What you should do
The entries below contain a line with "Kunst von Kühl" and a line with "Provenienzforschung". Quote exactly those two lines and all lines between them.

Records provided
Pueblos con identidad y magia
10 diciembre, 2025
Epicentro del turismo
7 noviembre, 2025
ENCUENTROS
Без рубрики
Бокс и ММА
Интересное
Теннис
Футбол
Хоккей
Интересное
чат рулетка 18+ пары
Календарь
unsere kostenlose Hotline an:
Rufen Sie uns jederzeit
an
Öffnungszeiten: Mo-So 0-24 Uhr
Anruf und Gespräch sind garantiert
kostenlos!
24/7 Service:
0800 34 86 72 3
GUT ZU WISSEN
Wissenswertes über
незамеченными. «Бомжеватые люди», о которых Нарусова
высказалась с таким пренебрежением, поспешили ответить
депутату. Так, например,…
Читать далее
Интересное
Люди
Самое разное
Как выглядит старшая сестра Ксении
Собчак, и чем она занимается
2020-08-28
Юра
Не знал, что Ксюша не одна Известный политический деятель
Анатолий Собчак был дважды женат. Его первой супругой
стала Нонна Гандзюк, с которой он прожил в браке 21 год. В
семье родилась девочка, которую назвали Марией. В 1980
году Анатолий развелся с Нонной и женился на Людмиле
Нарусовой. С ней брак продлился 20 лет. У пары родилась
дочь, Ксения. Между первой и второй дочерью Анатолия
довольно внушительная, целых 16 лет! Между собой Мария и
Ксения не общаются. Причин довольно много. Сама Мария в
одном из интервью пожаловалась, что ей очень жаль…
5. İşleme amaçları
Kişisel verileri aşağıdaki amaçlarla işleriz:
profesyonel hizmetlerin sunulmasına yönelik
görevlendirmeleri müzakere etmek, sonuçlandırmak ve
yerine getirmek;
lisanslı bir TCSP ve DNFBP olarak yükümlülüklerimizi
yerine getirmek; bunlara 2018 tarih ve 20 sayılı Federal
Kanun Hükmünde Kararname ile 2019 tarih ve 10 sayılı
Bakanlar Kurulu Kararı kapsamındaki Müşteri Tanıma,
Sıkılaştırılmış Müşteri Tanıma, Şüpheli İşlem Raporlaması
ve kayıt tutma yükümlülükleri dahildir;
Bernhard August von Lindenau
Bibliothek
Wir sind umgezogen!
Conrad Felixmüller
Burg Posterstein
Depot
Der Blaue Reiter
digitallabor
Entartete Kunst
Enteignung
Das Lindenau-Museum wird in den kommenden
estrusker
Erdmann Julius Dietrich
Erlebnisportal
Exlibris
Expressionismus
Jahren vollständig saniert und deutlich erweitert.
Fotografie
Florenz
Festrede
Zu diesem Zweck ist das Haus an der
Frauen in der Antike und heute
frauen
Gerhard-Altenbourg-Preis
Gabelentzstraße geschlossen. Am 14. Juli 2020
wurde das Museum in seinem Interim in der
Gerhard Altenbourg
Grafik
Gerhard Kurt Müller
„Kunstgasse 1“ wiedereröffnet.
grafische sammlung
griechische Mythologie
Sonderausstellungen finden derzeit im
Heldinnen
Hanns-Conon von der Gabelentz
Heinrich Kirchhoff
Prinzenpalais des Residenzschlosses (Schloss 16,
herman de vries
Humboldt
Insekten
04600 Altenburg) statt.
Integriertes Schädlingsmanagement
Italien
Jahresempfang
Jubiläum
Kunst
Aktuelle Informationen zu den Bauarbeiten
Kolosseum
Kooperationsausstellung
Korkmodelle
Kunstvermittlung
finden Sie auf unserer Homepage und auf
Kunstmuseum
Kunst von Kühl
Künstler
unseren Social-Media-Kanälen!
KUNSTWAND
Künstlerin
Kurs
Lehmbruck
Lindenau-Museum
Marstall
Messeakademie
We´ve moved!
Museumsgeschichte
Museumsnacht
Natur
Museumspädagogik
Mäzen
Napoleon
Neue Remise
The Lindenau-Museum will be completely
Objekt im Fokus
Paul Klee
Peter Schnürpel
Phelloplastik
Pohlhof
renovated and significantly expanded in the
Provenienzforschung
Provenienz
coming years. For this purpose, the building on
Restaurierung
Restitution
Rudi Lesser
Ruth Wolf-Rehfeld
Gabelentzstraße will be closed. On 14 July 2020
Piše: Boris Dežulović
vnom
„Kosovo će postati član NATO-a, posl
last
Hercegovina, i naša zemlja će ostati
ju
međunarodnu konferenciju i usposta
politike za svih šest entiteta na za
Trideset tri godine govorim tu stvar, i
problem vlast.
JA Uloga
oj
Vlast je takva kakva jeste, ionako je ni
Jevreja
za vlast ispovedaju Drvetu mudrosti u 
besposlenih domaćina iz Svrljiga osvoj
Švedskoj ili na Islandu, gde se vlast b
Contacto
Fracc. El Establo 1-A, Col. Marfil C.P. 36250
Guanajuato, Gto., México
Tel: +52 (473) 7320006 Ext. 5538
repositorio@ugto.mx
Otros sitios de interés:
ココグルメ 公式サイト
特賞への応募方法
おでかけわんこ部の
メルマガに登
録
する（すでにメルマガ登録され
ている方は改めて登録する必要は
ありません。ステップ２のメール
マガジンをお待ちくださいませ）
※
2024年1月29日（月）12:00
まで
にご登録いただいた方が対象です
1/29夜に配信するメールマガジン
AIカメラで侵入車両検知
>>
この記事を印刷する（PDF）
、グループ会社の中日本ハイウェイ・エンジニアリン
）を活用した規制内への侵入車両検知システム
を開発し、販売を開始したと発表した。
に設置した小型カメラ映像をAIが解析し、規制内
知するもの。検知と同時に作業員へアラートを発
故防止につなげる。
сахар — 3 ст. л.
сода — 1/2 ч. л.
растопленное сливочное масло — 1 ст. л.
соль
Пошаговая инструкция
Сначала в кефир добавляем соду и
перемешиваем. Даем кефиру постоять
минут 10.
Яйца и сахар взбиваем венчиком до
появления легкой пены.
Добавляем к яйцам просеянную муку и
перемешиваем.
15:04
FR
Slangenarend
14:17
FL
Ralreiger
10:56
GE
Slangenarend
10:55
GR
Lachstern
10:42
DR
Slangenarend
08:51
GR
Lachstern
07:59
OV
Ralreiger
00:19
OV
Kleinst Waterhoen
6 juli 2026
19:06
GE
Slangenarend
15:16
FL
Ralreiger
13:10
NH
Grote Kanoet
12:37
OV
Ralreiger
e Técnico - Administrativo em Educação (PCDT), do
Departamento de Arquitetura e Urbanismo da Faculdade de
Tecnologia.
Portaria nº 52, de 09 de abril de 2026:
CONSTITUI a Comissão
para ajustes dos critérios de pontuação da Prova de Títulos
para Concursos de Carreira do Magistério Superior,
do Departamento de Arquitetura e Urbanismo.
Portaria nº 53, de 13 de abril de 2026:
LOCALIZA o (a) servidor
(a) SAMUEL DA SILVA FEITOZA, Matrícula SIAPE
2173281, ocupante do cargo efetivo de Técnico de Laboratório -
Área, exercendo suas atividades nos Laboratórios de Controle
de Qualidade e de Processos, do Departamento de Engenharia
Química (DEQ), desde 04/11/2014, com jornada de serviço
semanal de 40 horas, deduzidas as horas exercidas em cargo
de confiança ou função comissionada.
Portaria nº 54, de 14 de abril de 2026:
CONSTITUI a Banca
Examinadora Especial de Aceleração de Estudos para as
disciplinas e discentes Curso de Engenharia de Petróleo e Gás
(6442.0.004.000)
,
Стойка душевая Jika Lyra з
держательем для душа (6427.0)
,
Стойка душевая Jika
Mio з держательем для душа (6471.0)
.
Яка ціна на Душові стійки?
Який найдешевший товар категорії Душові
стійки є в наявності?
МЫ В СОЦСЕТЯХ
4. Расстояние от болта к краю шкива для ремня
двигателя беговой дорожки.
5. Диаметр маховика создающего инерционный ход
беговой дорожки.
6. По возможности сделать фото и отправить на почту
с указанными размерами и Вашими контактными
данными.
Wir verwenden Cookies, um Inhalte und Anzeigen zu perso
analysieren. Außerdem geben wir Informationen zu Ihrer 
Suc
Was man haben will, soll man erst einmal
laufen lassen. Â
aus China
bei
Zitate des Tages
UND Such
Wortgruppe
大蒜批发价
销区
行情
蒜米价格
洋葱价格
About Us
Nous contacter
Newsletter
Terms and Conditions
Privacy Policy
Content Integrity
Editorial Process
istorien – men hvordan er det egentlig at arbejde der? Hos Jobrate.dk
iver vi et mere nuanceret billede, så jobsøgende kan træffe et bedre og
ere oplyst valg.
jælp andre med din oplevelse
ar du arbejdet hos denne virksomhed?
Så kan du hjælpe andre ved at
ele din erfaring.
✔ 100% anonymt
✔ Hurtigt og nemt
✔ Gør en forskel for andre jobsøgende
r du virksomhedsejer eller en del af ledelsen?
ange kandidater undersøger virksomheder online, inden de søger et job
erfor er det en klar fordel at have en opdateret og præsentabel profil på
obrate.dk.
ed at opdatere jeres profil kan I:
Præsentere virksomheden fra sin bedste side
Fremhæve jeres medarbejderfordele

Your solution
Kunst von Kühl
Künstler
unseren Social-Media-Kanälen!
KUNSTWAND
Künstlerin
Kurs
Lehmbruck
Lindenau-Museum
Marstall
Messeakademie
We´ve moved!
Museumsgeschichte
Museumsnacht
Natur
Museumspädagogik
Mäzen
Napoleon
Neue Remise
The Lindenau-Museum will be completely
Objekt im Fokus
Paul Klee
Peter Schnürpel
Phelloplastik
Pohlhof
renovated and significantly expanded in the
Provenienzforschung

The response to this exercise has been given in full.